Companies such as PlusGrade, which describes itself as being in the "ancillary revenue solutions" niche, have sold the technology to many carriers to make this offering available on many flights operated by international carriers.

Picture yourself a week before your flight: you receive an email inviting you to place a bid online to participate in an auction for seat upgrades. No calling an airline, no high upfront cost. You choose your own price, a meter lets you know how likely the bid is to win, and you leave it at that. Maybe you get the seat, maybe you don't, but you're in the game and you haven't laid out anything up front. From the airline's perspective, there will be a highest bidder, and those who don't win the auction are no worse off than before. 

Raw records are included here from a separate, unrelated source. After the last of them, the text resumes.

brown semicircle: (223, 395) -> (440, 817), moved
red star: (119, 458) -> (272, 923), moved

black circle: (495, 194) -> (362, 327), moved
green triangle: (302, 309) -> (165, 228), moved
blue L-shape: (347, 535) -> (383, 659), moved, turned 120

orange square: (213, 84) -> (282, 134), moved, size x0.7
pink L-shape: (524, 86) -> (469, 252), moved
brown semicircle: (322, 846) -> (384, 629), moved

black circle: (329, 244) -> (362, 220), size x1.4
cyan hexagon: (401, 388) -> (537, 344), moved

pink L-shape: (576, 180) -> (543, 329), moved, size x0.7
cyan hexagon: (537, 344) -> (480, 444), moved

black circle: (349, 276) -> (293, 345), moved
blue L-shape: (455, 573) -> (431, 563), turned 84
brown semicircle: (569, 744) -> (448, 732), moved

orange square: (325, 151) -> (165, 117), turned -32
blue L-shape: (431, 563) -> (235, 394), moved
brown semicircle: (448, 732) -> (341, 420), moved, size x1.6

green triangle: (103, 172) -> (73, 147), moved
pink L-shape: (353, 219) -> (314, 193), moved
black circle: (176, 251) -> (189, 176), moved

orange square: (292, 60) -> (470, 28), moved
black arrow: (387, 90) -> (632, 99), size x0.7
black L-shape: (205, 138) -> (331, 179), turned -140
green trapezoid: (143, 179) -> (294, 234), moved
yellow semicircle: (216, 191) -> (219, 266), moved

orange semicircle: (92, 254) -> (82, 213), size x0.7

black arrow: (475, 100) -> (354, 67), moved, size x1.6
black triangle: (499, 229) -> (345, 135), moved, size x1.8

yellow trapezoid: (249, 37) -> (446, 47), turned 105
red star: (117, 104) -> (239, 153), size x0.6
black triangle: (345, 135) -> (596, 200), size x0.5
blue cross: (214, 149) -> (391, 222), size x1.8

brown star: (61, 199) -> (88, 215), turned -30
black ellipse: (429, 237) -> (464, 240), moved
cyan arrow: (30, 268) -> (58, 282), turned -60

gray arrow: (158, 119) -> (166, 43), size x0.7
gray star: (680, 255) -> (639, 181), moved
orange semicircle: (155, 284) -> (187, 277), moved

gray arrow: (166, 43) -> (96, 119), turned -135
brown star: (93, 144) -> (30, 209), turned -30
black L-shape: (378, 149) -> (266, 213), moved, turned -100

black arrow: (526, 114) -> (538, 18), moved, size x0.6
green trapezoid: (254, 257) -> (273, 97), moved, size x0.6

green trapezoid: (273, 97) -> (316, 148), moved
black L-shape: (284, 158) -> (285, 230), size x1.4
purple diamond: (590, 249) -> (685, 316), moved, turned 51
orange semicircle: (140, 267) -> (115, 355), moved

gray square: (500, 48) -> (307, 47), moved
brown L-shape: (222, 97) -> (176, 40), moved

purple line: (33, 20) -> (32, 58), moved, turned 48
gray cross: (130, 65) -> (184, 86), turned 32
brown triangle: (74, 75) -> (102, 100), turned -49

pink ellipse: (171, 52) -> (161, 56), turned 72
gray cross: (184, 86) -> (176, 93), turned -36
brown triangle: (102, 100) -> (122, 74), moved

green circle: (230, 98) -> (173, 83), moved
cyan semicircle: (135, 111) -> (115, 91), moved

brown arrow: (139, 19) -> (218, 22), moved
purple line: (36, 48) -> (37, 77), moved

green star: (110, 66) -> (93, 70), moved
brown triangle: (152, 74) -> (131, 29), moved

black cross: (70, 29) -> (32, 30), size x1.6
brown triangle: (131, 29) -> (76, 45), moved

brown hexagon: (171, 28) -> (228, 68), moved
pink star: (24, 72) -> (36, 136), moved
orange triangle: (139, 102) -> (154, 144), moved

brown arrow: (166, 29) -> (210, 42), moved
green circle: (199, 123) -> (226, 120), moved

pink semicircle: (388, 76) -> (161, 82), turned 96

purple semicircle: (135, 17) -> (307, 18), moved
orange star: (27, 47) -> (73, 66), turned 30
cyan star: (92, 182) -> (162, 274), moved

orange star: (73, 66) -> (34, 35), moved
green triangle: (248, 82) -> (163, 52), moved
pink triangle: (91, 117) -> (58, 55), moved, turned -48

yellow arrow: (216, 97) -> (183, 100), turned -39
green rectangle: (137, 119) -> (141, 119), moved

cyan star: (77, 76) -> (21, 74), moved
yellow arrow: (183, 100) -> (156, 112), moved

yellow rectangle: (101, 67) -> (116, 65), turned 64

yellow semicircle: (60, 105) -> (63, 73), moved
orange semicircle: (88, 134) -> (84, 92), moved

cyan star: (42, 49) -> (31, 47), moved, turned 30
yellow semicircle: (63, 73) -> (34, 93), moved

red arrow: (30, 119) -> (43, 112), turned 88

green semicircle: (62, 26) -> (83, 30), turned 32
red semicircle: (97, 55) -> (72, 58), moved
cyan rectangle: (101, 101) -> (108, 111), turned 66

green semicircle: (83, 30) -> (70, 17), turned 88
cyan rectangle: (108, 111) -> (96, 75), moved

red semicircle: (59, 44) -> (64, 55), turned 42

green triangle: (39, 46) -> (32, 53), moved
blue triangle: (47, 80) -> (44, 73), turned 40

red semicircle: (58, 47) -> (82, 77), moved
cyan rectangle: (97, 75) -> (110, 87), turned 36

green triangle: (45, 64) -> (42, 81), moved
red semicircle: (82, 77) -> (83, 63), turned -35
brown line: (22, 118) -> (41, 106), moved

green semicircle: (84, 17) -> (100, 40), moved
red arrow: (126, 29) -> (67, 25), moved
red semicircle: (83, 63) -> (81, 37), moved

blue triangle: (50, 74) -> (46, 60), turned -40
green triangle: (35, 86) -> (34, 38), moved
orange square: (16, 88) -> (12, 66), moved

But everyone doesn't win, especially when it comes to the way U.S. airlines reward passengers today. Consider the dutiful flier who has collected and protected their points and elite status, partly in hopes of receiving free upgrades. That person may be quietly holding their elite card, running a thumb over its edge and feeling a bit under appreciated. Airlines don't want to alienate this person. 

The larger U.S. airlines, such as American, Delta and United, haven't yet offered these types of auctions on a widespread basis, likely because they are keeping their premium-cabin inventory for upgrades via miles, frequent flyer perks, or last-minute buy-ups, Griff said. "These airlines advertise upgrades as a key perk of their frequent flyer programs. If they keep selling the last few premium seats for additional ancillary revenue, frequent travelers may defect to other airlines," he said. 

American declined to comment; the rest of the U.S. carriers did not respond to requests for comment.

The upgrade model in the U.S. could change, but that's not likely to happen quickly.

Airlines are not known for being especially tech savvy — AirPod integration, for example, might be a major breakthrough — but unloading higher-cost seats is going to be increasingly important, according to Griff, who says the traditional way of dealing in upgrades may not be optimal from a bottom-line perspective.

While in the short-term the flights mostly likely to be associated with upgrade demand — longer, international flights — are those highest in demand with American travelers, there is another side to the new reality that will last potentially longer: a sharp decline in business travel that is likely to level off but unlikely to return to pre-Covid levels.

Scott Keyes of Going (formerly Scott's Cheap Flights), an online platform that connects travelers with affordable airfare options, sees both the challenges and potential in such programs. "Auctioning off unsold premium seats is, without question, a major trend across the industry. More and more airlines have been adopting upgrade auctions for otherwise-unsold premium economy, business, and first class seats."

For airlines, Keyes says the rationale is simple: upgrade auctions generate significantly more revenue for airlines than handing out upgrades for free. 

The travelers who win these seats also do well in the process, since they often receive a discount as steep as 70%-plus on a front-of-the-plane seat, Keyes said. But that also leaves a loser who wasn't even in the competition. "Travelers with elite status who, a decade ago, may have been able to count on getting upgraded to those otherwise-empty seats," Keyes said. 

A key to the potential evolution in the way upgrades are offered may be in his phrasing: "a decade ago." 

"Now those seats are sold instead of given away for free," Keyes said. "Many travelers chase elite status with the expectation — fair or not — of getting rewarded for their loyalty with future free upgrades."

If more airlines adopt auction practices, this perk of elite status may fade, though it would undoubtedly be replaced by other perks: for instance, posh private airport lounges.

Given the reality of upgrades within the airline industry, and the changing landscape of business travel, it would not be surprising to see an increase in upgrade auctions on the part of domestic carriers in the future, likely met by some new ways to maintain customer loyalty from frequent fliers.